Exercise -> Please restate each entry that appears below word for word, without its pictures.

(Saved entries)

•••

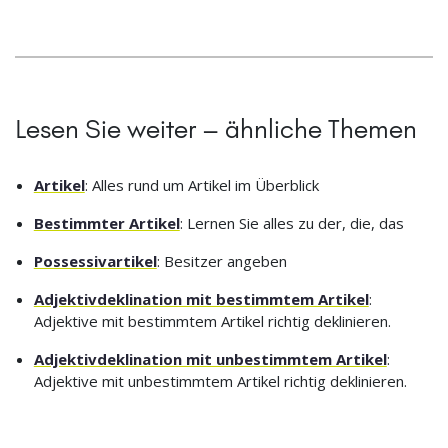
Lesen Sie weiter – ähnliche Themen
Artikel
: Alles rund um Artikel im Überblick
Bestimmter Artikel
: Lernen Sie alles zu der, die, das
Possessivartikel
: Besitzer angeben
Adjektivdeklination mit bestimmtem Artikel
:
Adjektive mit bestimmtem Artikel richtig deklinieren.
Adjektivdeklination mit unbestimmtem Artikel
:
Adjektive mit unbestimmtem Artikel richtig deklinieren.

•••

Solution to the problem ->
Lesen Sie weiter – ähnliche Themen
Artikel
: Alles rund um Artikel im Überblick
Bestimmter Artikel
: Lernen Sie alles zu der, die, das
Possessivartikel
: Besitzer angeben
Adjektivdeklination mit bestimmtem Artikel
:
Adjektive mit bestimmtem Artikel richtig deklinieren.
Adjektivdeklination mit unbestimmtem Artikel
:
Adjektive mit unbestimmtem Artikel richtig deklinieren.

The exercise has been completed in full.